> **What is required**
Would you return the data below exactly as it stands, with every picture left out?

● ● ● ● ● ● ●

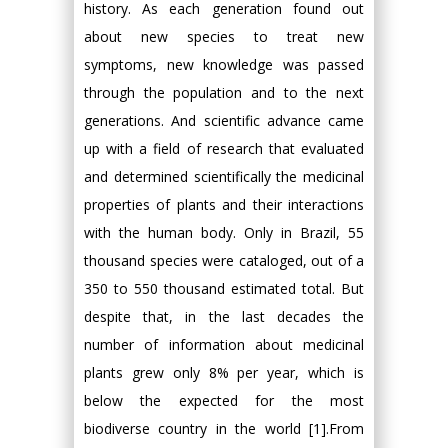
history. As each generation found out
about new species to treat new
symptoms, new knowledge was passed
through the population and to the next
generations. And scientific advance came
up with a field of research that evaluated
and determined scientifically the medicinal
properties of plants and their interactions
with the human body. Only in Brazil, 55
thousand species were cataloged, out of a
350 to 550 thousand estimated total. But
despite that, in the last decades the
number of information about medicinal
plants grew only 8% per year, which is
below the expected for the most
biodiverse country in the world [1].From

● ● ● ● ● ● ●

> **Your solution**
history. As each generation found out
about new species to treat new
symptoms, new knowledge was passed
through the population and to the next
generations. And scientific advance came
up with a field of research that evaluated
and determined scientifically the medicinal
properties of plants and their interactions
with the human body. Only in Brazil, 55
thousand species were cataloged, out of a
350 to 550 thousand estimated total. But
despite that, in the last decades the
number of information about medicinal
plants grew only 8% per year, which is
below the expected for the most
biodiverse country in the world [1].From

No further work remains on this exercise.